#### TASK BRIEF
Beginning at the line containing "spłacie kredytu. Obecnie" in the material below and ending at the line containing "wcześniejszą spłatę kredytu", return each line exactly and add nothing.

#### SUPPLIED DATA
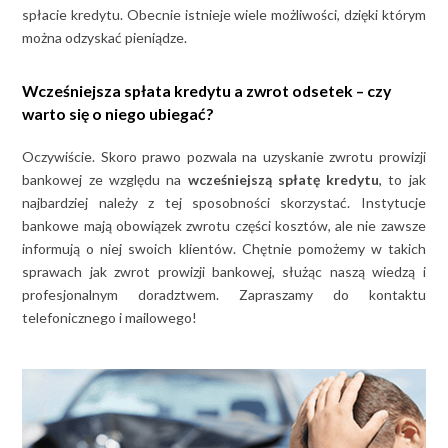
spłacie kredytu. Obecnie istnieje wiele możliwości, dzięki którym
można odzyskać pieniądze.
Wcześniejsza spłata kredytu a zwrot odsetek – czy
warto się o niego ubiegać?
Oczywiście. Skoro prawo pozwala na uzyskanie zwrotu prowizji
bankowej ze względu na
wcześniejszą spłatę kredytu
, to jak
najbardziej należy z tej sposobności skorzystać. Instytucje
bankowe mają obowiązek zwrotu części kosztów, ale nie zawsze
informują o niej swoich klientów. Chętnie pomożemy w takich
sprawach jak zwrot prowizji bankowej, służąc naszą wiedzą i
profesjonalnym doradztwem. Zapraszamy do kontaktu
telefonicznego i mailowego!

...

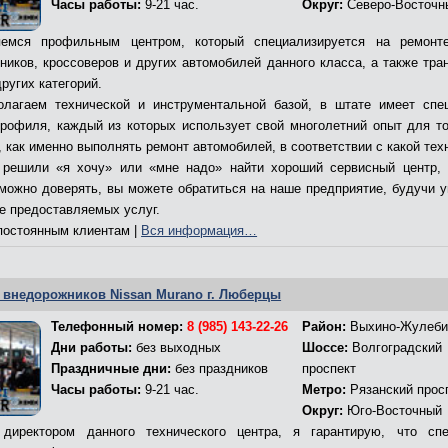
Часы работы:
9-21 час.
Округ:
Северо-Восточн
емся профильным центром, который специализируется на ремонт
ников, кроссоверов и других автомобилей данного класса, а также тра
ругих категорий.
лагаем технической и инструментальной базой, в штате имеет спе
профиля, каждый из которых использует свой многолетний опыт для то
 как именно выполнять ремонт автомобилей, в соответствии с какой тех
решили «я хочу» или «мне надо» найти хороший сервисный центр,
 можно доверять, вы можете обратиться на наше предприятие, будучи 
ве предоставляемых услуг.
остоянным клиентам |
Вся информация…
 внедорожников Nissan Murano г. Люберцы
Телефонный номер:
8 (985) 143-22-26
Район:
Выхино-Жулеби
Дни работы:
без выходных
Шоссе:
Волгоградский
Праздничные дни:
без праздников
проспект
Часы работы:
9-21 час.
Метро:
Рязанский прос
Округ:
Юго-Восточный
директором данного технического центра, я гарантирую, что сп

==

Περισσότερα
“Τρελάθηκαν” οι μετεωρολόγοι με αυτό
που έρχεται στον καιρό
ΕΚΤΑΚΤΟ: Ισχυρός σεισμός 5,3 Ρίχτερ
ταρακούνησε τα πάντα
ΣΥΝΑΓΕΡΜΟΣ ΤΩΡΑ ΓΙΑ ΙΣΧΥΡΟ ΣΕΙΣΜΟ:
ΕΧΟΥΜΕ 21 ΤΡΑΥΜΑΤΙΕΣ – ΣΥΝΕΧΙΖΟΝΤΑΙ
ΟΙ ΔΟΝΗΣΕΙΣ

#### FINISHED TASK
spłacie kredytu. Obecnie istnieje wiele możliwości, dzięki którym
można odzyskać pieniądze.
Wcześniejsza spłata kredytu a zwrot odsetek – czy
warto się o niego ubiegać?
Oczywiście. Skoro prawo pozwala na uzyskanie zwrotu prowizji
bankowej ze względu na
wcześniejszą spłatę kredytu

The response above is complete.